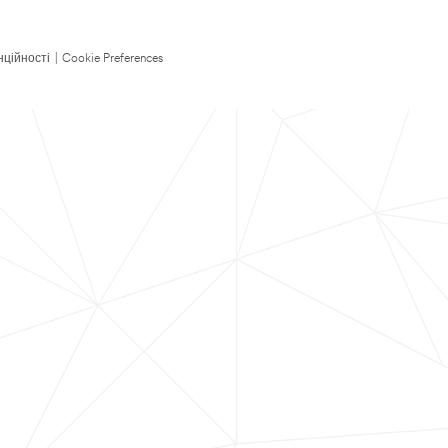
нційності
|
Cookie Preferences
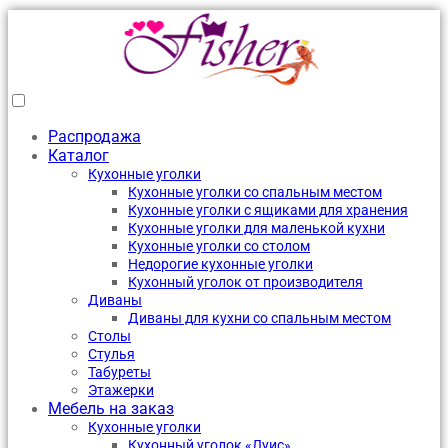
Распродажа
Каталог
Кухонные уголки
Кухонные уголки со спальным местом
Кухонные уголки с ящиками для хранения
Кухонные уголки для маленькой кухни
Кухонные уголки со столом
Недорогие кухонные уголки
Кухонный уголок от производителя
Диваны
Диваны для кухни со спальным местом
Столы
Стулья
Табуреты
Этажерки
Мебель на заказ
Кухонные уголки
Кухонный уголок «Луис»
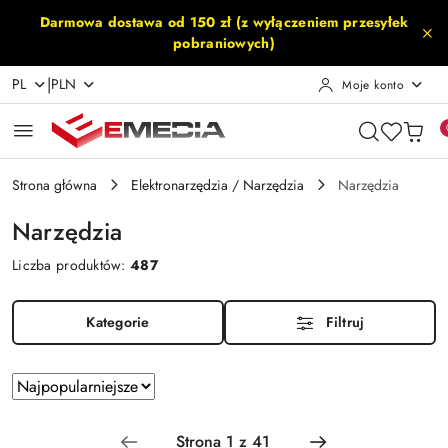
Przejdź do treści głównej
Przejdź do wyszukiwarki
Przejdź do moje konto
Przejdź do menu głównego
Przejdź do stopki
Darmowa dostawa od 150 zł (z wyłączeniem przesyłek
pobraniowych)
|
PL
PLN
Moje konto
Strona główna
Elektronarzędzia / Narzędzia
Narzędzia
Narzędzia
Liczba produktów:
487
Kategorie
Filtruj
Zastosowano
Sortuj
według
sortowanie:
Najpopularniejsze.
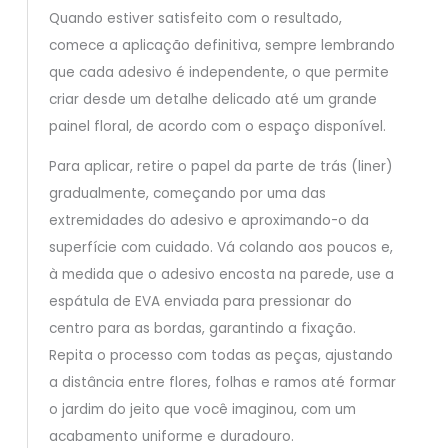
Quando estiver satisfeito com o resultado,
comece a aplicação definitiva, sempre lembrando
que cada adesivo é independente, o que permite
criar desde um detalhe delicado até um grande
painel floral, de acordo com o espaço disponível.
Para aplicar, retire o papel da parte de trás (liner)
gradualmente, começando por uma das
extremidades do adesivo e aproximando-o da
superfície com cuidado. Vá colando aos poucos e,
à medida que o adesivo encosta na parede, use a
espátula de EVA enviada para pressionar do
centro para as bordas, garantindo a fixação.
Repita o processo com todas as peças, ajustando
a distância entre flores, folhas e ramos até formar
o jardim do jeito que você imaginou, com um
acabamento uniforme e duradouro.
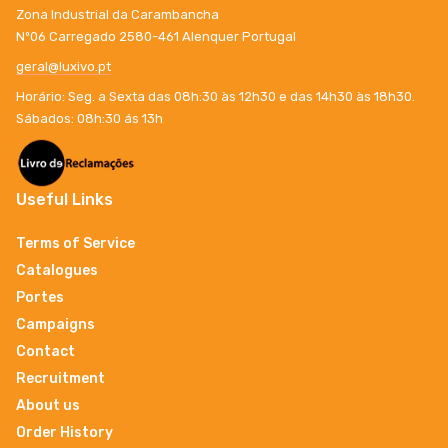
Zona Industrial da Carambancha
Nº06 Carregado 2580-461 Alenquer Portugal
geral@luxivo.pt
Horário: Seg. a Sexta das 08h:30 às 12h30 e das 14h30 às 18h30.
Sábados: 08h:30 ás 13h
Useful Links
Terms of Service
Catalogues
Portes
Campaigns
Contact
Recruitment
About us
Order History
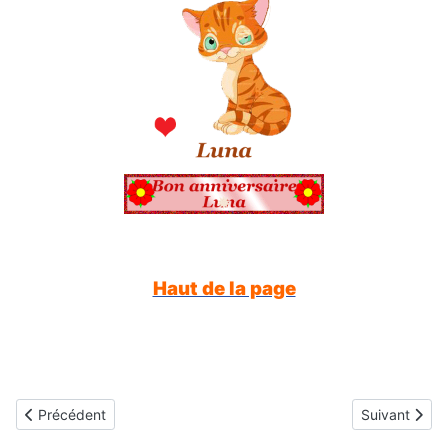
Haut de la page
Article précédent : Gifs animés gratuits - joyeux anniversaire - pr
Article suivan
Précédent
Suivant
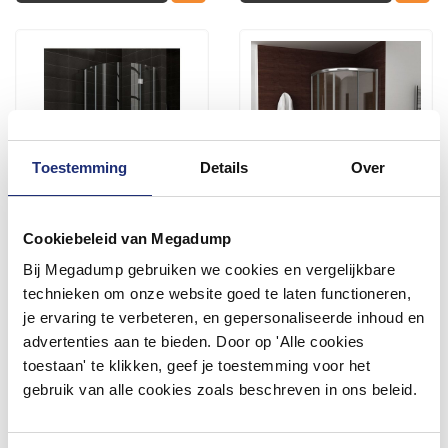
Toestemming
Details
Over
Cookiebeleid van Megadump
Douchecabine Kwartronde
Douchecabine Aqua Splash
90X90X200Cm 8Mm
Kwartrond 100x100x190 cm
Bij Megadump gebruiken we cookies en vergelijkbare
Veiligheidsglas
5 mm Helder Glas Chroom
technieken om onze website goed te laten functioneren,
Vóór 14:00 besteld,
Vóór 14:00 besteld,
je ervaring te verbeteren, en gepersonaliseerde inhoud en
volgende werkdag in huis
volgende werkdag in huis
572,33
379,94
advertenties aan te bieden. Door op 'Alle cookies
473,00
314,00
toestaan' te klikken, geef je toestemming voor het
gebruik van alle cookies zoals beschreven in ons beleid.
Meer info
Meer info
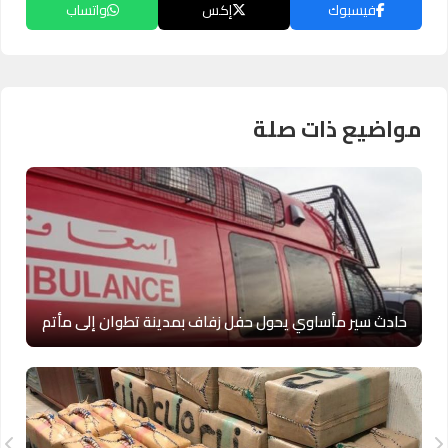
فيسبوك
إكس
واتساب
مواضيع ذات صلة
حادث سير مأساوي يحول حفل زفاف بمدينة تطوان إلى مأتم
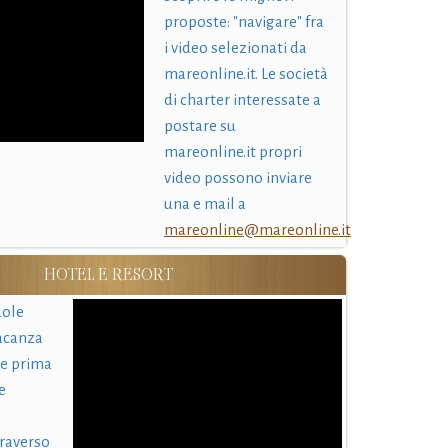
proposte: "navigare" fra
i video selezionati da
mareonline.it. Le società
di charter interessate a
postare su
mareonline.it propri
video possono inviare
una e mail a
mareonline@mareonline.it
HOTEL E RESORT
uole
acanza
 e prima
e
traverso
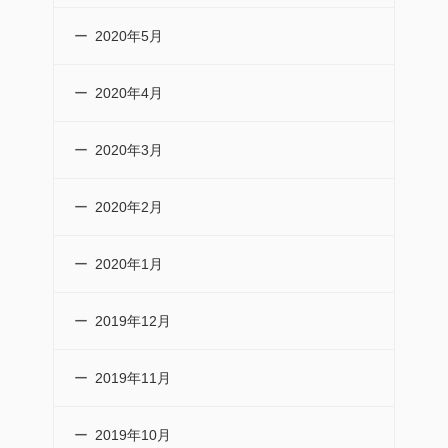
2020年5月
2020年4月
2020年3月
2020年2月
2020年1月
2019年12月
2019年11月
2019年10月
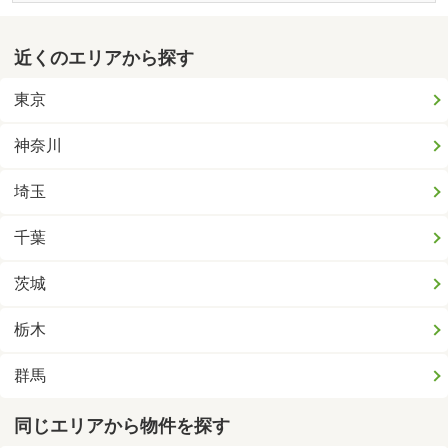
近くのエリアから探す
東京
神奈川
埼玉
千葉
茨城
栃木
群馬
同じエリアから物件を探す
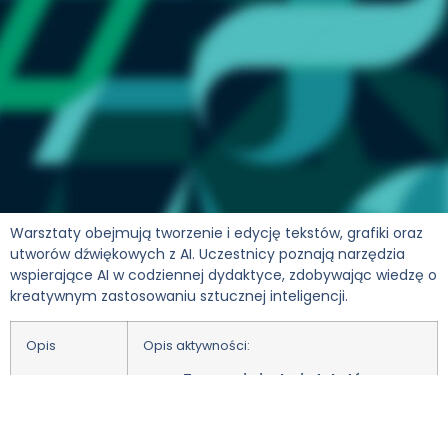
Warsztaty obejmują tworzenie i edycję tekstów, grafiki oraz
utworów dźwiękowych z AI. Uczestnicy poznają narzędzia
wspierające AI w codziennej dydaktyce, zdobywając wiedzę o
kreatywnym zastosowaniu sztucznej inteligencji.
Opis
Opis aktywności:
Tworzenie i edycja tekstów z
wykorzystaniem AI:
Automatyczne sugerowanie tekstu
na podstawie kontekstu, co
● ● ●
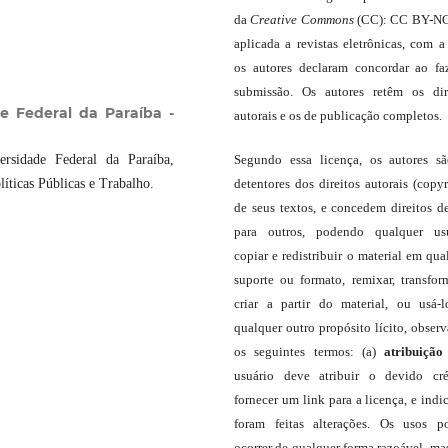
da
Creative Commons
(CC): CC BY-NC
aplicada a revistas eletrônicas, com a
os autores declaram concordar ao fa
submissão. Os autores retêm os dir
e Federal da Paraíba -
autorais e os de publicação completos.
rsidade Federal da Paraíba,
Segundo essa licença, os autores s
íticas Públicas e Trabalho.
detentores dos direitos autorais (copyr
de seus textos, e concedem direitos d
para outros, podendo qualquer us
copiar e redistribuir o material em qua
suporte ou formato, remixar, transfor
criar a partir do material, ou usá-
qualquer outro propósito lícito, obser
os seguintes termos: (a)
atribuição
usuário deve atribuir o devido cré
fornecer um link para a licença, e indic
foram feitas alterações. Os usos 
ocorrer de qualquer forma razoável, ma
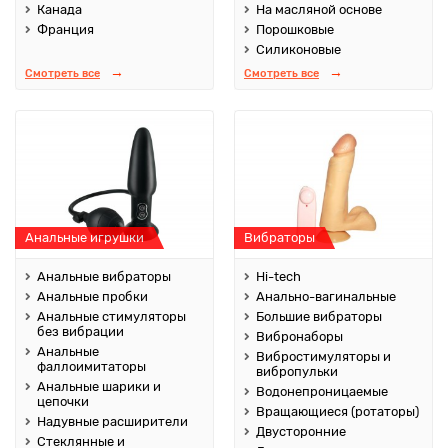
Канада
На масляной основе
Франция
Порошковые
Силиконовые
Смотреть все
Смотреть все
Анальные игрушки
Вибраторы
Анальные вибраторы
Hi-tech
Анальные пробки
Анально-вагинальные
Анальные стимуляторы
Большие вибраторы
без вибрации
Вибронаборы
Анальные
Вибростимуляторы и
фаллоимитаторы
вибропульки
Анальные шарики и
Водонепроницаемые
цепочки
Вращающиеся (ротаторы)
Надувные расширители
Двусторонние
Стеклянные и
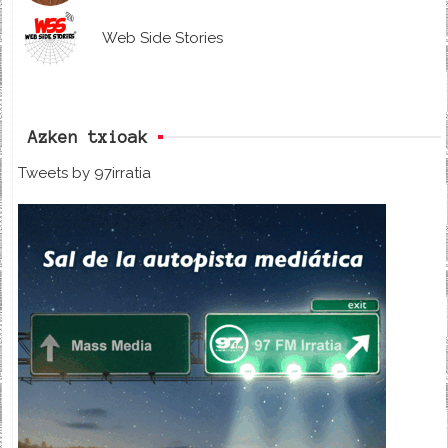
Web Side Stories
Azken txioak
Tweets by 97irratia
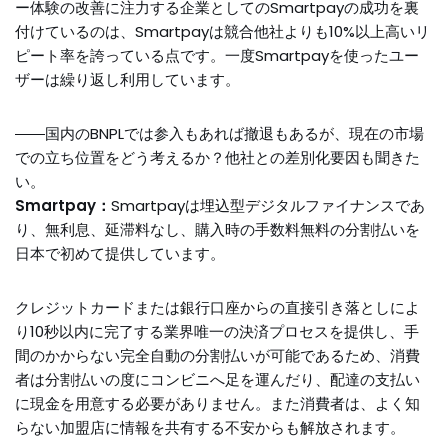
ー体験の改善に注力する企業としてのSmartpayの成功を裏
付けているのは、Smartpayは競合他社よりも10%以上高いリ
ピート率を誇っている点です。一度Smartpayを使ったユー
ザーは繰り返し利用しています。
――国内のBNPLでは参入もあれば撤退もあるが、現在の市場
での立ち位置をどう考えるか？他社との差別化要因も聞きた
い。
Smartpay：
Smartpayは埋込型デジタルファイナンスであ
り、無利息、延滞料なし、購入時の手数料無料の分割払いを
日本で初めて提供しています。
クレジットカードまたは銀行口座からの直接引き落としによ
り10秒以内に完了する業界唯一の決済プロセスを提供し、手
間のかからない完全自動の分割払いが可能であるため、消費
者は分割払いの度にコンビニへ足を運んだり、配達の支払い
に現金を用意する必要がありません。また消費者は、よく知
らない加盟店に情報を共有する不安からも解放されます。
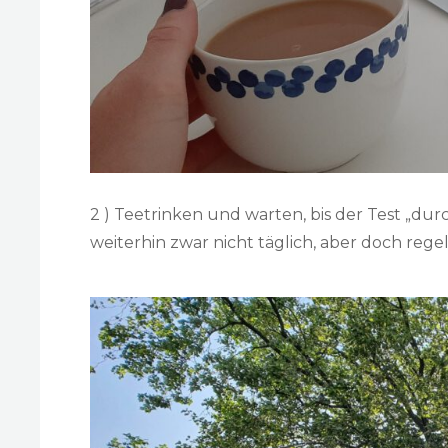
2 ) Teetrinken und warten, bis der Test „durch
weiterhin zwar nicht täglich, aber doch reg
● ● ●
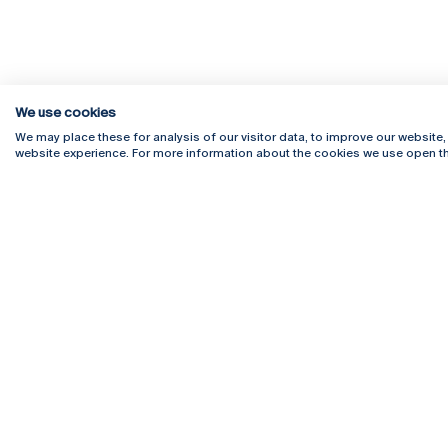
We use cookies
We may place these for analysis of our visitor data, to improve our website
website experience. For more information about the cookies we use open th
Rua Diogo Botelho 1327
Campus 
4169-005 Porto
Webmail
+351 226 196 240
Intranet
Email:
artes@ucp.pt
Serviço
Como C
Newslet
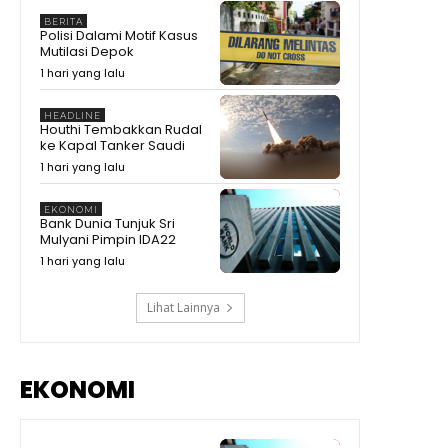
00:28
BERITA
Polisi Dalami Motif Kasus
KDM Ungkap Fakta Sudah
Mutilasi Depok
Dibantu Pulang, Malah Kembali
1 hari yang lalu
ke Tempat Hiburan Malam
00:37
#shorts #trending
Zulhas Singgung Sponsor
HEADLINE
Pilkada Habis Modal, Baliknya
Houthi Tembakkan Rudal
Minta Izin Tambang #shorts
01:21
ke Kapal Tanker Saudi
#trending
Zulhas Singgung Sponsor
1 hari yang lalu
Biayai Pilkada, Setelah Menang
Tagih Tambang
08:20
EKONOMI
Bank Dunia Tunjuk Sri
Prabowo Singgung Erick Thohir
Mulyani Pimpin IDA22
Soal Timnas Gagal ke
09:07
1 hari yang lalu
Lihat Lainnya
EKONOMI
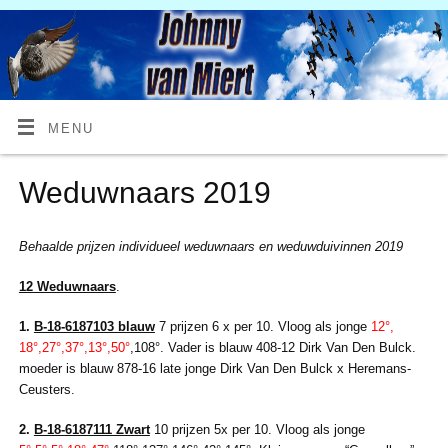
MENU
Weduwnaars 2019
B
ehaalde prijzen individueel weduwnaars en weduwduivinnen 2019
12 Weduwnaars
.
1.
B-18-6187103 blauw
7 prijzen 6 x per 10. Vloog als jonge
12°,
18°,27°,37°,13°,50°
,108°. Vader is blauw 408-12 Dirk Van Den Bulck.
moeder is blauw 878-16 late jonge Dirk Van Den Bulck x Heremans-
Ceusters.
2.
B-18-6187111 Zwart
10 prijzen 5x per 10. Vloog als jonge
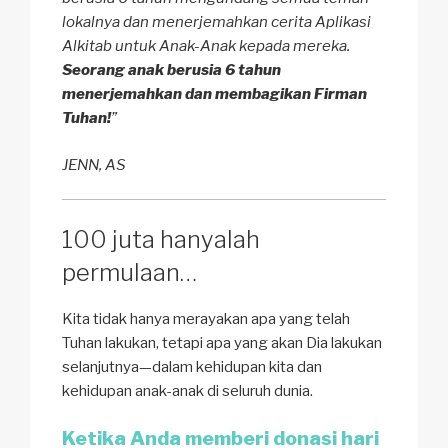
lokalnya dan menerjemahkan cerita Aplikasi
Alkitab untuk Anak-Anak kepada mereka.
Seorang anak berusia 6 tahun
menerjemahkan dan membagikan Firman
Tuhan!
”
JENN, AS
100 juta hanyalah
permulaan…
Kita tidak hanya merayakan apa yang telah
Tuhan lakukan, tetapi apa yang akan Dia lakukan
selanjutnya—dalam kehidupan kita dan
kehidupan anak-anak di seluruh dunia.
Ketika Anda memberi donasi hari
● ● ●
= ASSIGNMENT =
Respond with the exact lines above running from the one containing "Dibantu Pulang, Malah Kembali" to the one containing "selanjutnya—dalam kehidupan kita dan", both ends kept and no pictures included.

= FINISHED TASK =
Dibantu Pulang, Malah Kembali
1 hari yang lalu
ke Tempat Hiburan Malam
00:37
#shorts #trending
Zulhas Singgung Sponsor
HEADLINE
Pilkada Habis Modal, Baliknya
Houthi Tembakkan Rudal
Minta Izin Tambang #shorts
01:21
ke Kapal Tanker Saudi
#trending
Zulhas Singgung Sponsor
1 hari yang lalu
Biayai Pilkada, Setelah Menang
Tagih Tambang
08:20
EKONOMI
Bank Dunia Tunjuk Sri
Prabowo Singgung Erick Thohir
Mulyani Pimpin IDA22
Soal Timnas Gagal ke
09:07
1 hari yang lalu
Lihat Lainnya
EKONOMI
MENU
Weduwnaars 2019
B
ehaalde prijzen individueel weduwnaars en weduwduivinnen 2019
12 Weduwnaars
.
1.
B-18-6187103 blauw
7 prijzen 6 x per 10. Vloog als jonge
12°,
18°,27°,37°,13°,50°
,108°. Vader is blauw 408-12 Dirk Van Den Bulck.
moeder is blauw 878-16 late jonge Dirk Van Den Bulck x Heremans-
Ceusters.
2.
B-18-6187111 Zwart
10 prijzen 5x per 10. Vloog als jonge
lokalnya dan menerjemahkan cerita Aplikasi
Alkitab untuk Anak-Anak kepada mereka.
Seorang anak berusia 6 tahun
menerjemahkan dan membagikan Firman
Tuhan!
”
JENN, AS
100 juta hanyalah
permulaan…
Kita tidak hanya merayakan apa yang telah
Tuhan lakukan, tetapi apa yang akan Dia lakukan
selanjutnya—dalam kehidupan kita dan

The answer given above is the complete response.